The data:
-- -- --
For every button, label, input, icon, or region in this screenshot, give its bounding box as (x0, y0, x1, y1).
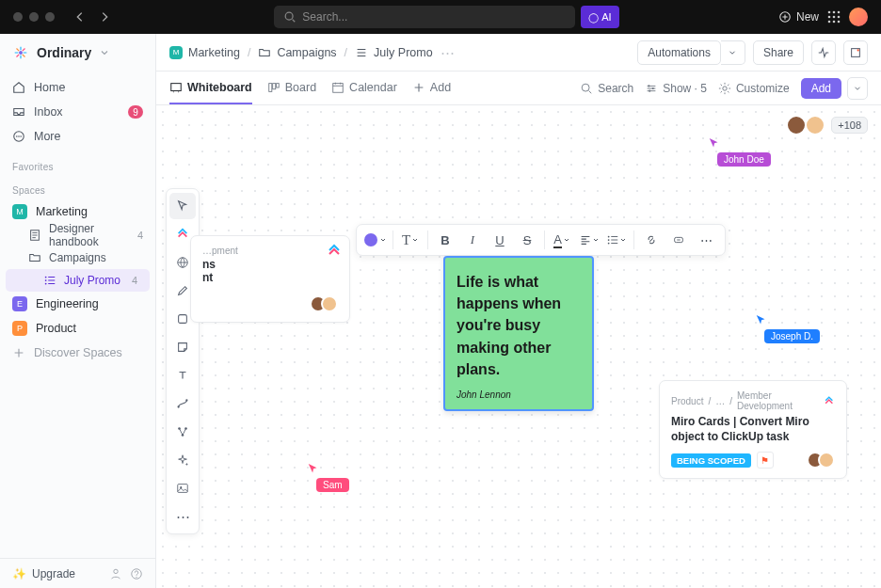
tab-whiteboard[interactable]: Whiteboard (169, 72, 252, 104)
tab-board[interactable]: Board (267, 72, 316, 104)
customize-button[interactable]: Customize (718, 82, 790, 95)
fullscreen-button[interactable] (843, 40, 868, 65)
assignee-avatar[interactable] (321, 295, 338, 312)
share-button[interactable]: Share (753, 40, 804, 65)
chevron-down-icon (592, 236, 600, 244)
tool-select[interactable] (169, 193, 196, 219)
tool-connector[interactable] (169, 390, 196, 417)
tool-text[interactable] (169, 362, 196, 389)
svg-point-4 (838, 11, 841, 14)
align-button[interactable] (576, 228, 602, 252)
sidebar-space-marketing[interactable]: M Marketing (0, 199, 155, 224)
sidebar-item-designer-handbook[interactable]: Designer handbook 4 (0, 224, 155, 246)
window-controls[interactable] (13, 12, 55, 22)
whiteboard-canvas[interactable]: +108 ⋯ …pment nsnt (156, 105, 881, 588)
card-crumb[interactable]: Member Development (737, 390, 819, 411)
tab-add-view[interactable]: Add (412, 72, 451, 104)
sidebar-discover-spaces[interactable]: Discover Spaces (0, 341, 155, 365)
ai-button[interactable]: ◯AI (581, 6, 618, 28)
more-format-button[interactable]: ⋯ (693, 228, 719, 252)
sidebar-item-campaigns[interactable]: Campaigns (0, 246, 155, 269)
titlebar: Search... ◯AI New (0, 0, 881, 34)
chevron-down-icon (563, 236, 570, 244)
automations-button[interactable]: Automations (637, 40, 721, 65)
connector-icon (176, 397, 189, 410)
help-icon[interactable] (130, 567, 143, 580)
tool-ai[interactable] (169, 447, 196, 473)
sidebar-item-more[interactable]: More (0, 124, 155, 149)
text-style-button[interactable]: T (397, 228, 424, 252)
global-search-input[interactable]: Search... (274, 6, 575, 28)
automations-dropdown[interactable] (721, 40, 745, 65)
back-button[interactable] (70, 7, 90, 27)
chevron-down-icon (99, 46, 110, 59)
presence-count[interactable]: +108 (831, 117, 868, 134)
convert-button[interactable] (665, 228, 692, 252)
sidebar-item-july-promo[interactable]: July Promo 4 (6, 269, 150, 292)
text-color-button[interactable]: A (549, 228, 575, 252)
tool-sticky[interactable] (169, 334, 196, 360)
activity-button[interactable] (811, 40, 836, 65)
presence-avatars[interactable]: +108 (786, 115, 868, 135)
close-window-icon[interactable] (13, 12, 23, 22)
chevron-left-icon (73, 10, 87, 24)
spaces-header: Spaces (0, 176, 155, 199)
sidebar-item-inbox[interactable]: Inbox 9 (0, 100, 155, 124)
view-search-button[interactable]: Search (580, 82, 633, 95)
priority-flag[interactable]: ⚑ (757, 452, 774, 469)
card-crumb[interactable]: Product (671, 396, 703, 406)
svg-rect-25 (171, 83, 182, 90)
sticky-author[interactable]: John Lennon (457, 389, 581, 400)
show-button[interactable]: Show · 5 (645, 82, 707, 95)
chevron-down-icon (619, 236, 627, 244)
add-dropdown[interactable] (847, 77, 868, 100)
person-icon[interactable] (109, 567, 122, 580)
apps-grid-icon[interactable] (826, 9, 841, 24)
sticky-note[interactable]: Life is what happens when you're busy ma… (443, 256, 594, 411)
upgrade-button[interactable]: ✨ Upgrade (12, 567, 102, 580)
list-button[interactable] (603, 228, 630, 252)
bullet-list-icon (606, 233, 619, 246)
svg-rect-29 (333, 83, 344, 92)
sidebar-space-engineering[interactable]: E Engineering (0, 292, 155, 316)
status-badge[interactable]: BEING SCOPED (671, 453, 751, 468)
presence-avatar[interactable] (805, 115, 825, 135)
forward-button[interactable] (94, 7, 115, 27)
sidebar-space-product[interactable]: P Product (0, 316, 155, 341)
breadcrumb-campaigns[interactable]: Campaigns (258, 46, 336, 59)
tool-image[interactable] (169, 475, 196, 501)
tab-calendar[interactable]: Calendar (331, 72, 397, 104)
task-card[interactable]: Product/ …/ Member Development Miro Card… (659, 380, 847, 479)
svg-point-3 (833, 11, 836, 14)
breadcrumb-july-promo[interactable]: July Promo (355, 46, 433, 59)
sidebar-item-home[interactable]: Home (0, 75, 155, 100)
maximize-window-icon[interactable] (45, 12, 55, 22)
task-card[interactable]: …pment nsnt (190, 235, 350, 323)
tool-relation[interactable] (169, 419, 196, 445)
svg-point-37 (177, 405, 179, 407)
svg-rect-26 (269, 83, 272, 91)
minimize-window-icon[interactable] (29, 12, 39, 22)
link-button[interactable] (638, 228, 665, 252)
svg-point-5 (828, 16, 831, 19)
strike-button[interactable]: S (514, 228, 540, 252)
breadcrumb-marketing[interactable]: M Marketing (169, 46, 240, 59)
svg-point-24 (857, 49, 859, 51)
user-avatar[interactable] (849, 8, 868, 26)
pen-icon (176, 284, 189, 297)
add-button[interactable]: Add (801, 78, 841, 99)
sticky-text[interactable]: Life is what happens when you're busy ma… (457, 271, 581, 380)
italic-button[interactable]: I (459, 228, 486, 252)
new-button[interactable]: New (778, 10, 819, 24)
underline-button[interactable]: U (487, 228, 513, 252)
fill-color-button[interactable] (362, 228, 389, 252)
assignee-avatar[interactable] (818, 452, 835, 469)
presence-avatar[interactable] (786, 115, 807, 135)
format-toolbar: T B I U S A ⋯ (356, 224, 726, 256)
card-crumb[interactable]: … (715, 396, 725, 406)
tool-more[interactable]: ⋯ (169, 503, 196, 530)
more-icon[interactable]: ⋯ (440, 44, 455, 61)
workspace-switcher[interactable]: Ordinary (0, 34, 155, 72)
bold-button[interactable]: B (432, 228, 458, 252)
svg-point-14 (18, 135, 20, 137)
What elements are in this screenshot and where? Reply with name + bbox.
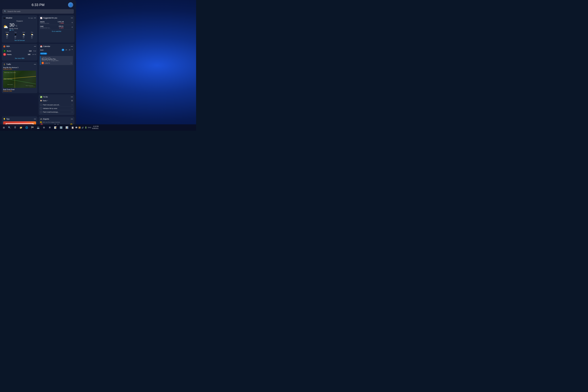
-- -- --
Work task: Repeat the material above word for word; no images go in the copy.

Reply:
For every button, label, input, icon, or region in this screenshot, give its bounding box as (x0, y0, x1, y1).
tab-whiteboard[interactable]: Whiteboard (169, 72, 252, 104)
tab-board[interactable]: Board (267, 72, 316, 104)
customize-button[interactable]: Customize (718, 82, 790, 95)
fullscreen-button[interactable] (843, 40, 868, 65)
assignee-avatar[interactable] (321, 295, 338, 312)
share-button[interactable]: Share (753, 40, 804, 65)
chevron-down-icon (592, 236, 600, 244)
tool-select[interactable] (169, 193, 196, 219)
tool-connector[interactable] (169, 390, 196, 417)
tool-text[interactable] (169, 362, 196, 389)
svg-point-4 (838, 11, 841, 14)
align-button[interactable] (576, 228, 602, 252)
sidebar-space-marketing[interactable]: M Marketing (0, 199, 155, 224)
sidebar-item-designer-handbook[interactable]: Designer handbook 4 (0, 224, 155, 246)
window-controls[interactable] (13, 12, 55, 22)
whiteboard-canvas[interactable]: +108 ⋯ …pment nsnt (156, 105, 881, 588)
card-crumb[interactable]: Member Development (737, 390, 819, 411)
tab-add-view[interactable]: Add (412, 72, 451, 104)
sidebar-discover-spaces[interactable]: Discover Spaces (0, 341, 155, 365)
ai-button[interactable]: ◯AI (581, 6, 618, 28)
more-format-button[interactable]: ⋯ (693, 228, 719, 252)
sidebar-item-campaigns[interactable]: Campaigns (0, 246, 155, 269)
titlebar: Search... ◯AI New (0, 0, 881, 34)
chevron-down-icon (563, 236, 570, 244)
automations-button[interactable]: Automations (637, 40, 721, 65)
connector-icon (176, 397, 189, 410)
help-icon[interactable] (130, 567, 143, 580)
tool-ai[interactable] (169, 447, 196, 473)
sidebar-item-more[interactable]: More (0, 124, 155, 149)
text-style-button[interactable]: T (397, 228, 424, 252)
global-search-input[interactable]: Search... (274, 6, 575, 28)
automations-dropdown[interactable] (721, 40, 745, 65)
back-button[interactable] (70, 7, 90, 27)
chevron-down-icon (99, 46, 110, 59)
presence-count[interactable]: +108 (831, 117, 868, 134)
convert-button[interactable] (665, 228, 692, 252)
sidebar-item-july-promo[interactable]: July Promo 4 (6, 269, 150, 292)
text-color-button[interactable]: A (549, 228, 575, 252)
tool-sticky[interactable] (169, 334, 196, 360)
activity-button[interactable] (811, 40, 836, 65)
presence-avatars[interactable]: +108 (786, 115, 868, 135)
close-window-icon[interactable] (13, 12, 23, 22)
chevron-left-icon (73, 10, 87, 24)
spaces-header: Spaces (0, 176, 155, 199)
sidebar-item-inbox[interactable]: Inbox 9 (0, 100, 155, 124)
view-search-button[interactable]: Search (580, 82, 633, 95)
priority-flag[interactable]: ⚑ (757, 452, 774, 469)
card-crumb[interactable]: Product (671, 396, 703, 406)
svg-rect-25 (171, 83, 182, 90)
sticky-author[interactable]: John Lennon (457, 389, 581, 400)
show-button[interactable]: Show · 5 (645, 82, 707, 95)
chevron-down-icon (619, 236, 627, 244)
add-dropdown[interactable] (847, 77, 868, 100)
person-icon[interactable] (109, 567, 122, 580)
apps-grid-icon[interactable] (826, 9, 841, 24)
sticky-note[interactable]: Life is what happens when you're busy ma… (443, 256, 594, 411)
upgrade-button[interactable]: ✨ Upgrade (12, 567, 102, 580)
list-button[interactable] (603, 228, 630, 252)
bullet-list-icon (606, 233, 619, 246)
svg-rect-29 (333, 83, 344, 92)
sidebar-space-engineering[interactable]: E Engineering (0, 292, 155, 316)
status-badge[interactable]: BEING SCOPED (671, 453, 751, 468)
presence-avatar[interactable] (805, 115, 825, 135)
forward-button[interactable] (94, 7, 115, 27)
sidebar-space-product[interactable]: P Product (0, 316, 155, 341)
breadcrumb-campaigns[interactable]: Campaigns (258, 46, 336, 59)
tool-image[interactable] (169, 475, 196, 501)
tab-calendar[interactable]: Calendar (331, 72, 397, 104)
task-card[interactable]: Product/ …/ Member Development Miro Card… (659, 380, 847, 479)
svg-point-3 (833, 11, 836, 14)
breadcrumb-july-promo[interactable]: July Promo (355, 46, 433, 59)
sidebar-item-home[interactable]: Home (0, 75, 155, 100)
maximize-window-icon[interactable] (45, 12, 55, 22)
task-card[interactable]: …pment nsnt (190, 235, 350, 323)
tool-relation[interactable] (169, 419, 196, 445)
svg-point-37 (177, 405, 179, 407)
svg-rect-26 (269, 83, 272, 91)
minimize-window-icon[interactable] (29, 12, 39, 22)
link-button[interactable] (638, 228, 665, 252)
svg-point-5 (828, 16, 831, 19)
strike-button[interactable]: S (514, 228, 540, 252)
breadcrumb-marketing[interactable]: M Marketing (169, 46, 240, 59)
svg-point-24 (857, 49, 859, 51)
user-avatar[interactable] (849, 8, 868, 26)
pen-icon (176, 284, 189, 297)
add-button[interactable]: Add (801, 78, 841, 99)
sticky-text[interactable]: Life is what happens when you're busy ma… (457, 271, 581, 380)
italic-button[interactable]: I (459, 228, 486, 252)
new-button[interactable]: New (778, 10, 819, 24)
underline-button[interactable]: U (487, 228, 513, 252)
fill-color-button[interactable] (362, 228, 389, 252)
assignee-avatar[interactable] (818, 452, 835, 469)
presence-avatar[interactable] (786, 115, 807, 135)
format-toolbar: T B I U S A ⋯ (356, 224, 726, 256)
card-crumb[interactable]: … (715, 396, 725, 406)
tool-more[interactable]: ⋯ (169, 503, 196, 530)
more-icon[interactable]: ⋯ (440, 44, 455, 61)
workspace-switcher[interactable]: Ordinary (0, 34, 155, 72)
bold-button[interactable]: B (432, 228, 458, 252)
svg-point-14 (18, 135, 20, 137)
What elements are in this screenshot and where? Reply with name + bbox.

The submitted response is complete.